→ Exercise aim: Compute the number of lines in the following data that include the word "CITAS", and output that number alone.

→ Data shown:

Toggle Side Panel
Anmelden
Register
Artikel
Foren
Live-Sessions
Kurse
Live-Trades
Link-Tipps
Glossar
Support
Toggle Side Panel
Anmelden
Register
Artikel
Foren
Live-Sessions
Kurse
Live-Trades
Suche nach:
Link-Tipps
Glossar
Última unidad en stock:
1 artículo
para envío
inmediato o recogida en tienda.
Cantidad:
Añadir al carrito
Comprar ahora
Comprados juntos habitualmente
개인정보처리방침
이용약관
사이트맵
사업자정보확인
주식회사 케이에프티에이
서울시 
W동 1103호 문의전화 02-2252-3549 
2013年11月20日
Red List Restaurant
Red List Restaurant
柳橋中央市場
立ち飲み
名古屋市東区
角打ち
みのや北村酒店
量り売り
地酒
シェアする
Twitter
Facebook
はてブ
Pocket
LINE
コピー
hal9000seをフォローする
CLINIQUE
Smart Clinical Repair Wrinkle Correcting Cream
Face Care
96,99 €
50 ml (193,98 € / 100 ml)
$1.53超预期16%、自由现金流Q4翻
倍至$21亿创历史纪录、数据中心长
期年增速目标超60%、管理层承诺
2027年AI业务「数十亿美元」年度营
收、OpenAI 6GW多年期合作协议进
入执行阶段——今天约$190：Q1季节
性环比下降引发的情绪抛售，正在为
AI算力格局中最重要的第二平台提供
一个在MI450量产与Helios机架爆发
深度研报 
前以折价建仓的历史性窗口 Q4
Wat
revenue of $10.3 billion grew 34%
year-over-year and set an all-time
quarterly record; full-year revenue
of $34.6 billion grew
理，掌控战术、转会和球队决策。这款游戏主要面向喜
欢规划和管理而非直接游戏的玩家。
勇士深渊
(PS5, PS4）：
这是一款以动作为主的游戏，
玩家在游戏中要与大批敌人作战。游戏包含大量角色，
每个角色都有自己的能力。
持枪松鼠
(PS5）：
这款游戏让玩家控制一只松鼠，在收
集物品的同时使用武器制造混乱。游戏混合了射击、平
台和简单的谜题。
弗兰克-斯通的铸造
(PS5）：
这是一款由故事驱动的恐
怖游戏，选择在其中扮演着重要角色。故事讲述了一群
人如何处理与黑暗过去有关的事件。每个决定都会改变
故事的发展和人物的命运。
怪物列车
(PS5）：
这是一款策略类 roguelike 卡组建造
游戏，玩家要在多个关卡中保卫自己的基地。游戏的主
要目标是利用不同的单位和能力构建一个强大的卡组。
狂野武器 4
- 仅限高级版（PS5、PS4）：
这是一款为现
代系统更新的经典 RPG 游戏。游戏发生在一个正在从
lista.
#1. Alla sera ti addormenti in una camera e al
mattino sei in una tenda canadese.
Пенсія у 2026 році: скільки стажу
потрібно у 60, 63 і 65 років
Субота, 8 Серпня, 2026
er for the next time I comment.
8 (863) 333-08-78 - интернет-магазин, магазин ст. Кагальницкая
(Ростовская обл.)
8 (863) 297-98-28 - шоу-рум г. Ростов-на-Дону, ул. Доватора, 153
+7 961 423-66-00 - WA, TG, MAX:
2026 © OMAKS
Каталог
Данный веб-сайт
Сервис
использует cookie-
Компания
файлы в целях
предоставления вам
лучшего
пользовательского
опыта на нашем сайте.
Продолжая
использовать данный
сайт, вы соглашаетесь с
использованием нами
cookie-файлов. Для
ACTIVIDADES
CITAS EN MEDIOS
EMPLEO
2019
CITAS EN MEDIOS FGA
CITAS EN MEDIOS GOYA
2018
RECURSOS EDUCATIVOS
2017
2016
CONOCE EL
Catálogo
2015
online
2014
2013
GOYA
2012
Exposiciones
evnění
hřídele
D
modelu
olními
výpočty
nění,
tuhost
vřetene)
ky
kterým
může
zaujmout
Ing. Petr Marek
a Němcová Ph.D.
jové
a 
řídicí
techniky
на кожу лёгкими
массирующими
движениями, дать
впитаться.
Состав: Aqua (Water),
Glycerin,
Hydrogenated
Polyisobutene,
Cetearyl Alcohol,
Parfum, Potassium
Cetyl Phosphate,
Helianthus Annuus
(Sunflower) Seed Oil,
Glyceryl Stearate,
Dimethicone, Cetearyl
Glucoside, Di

→ Exercise result: 3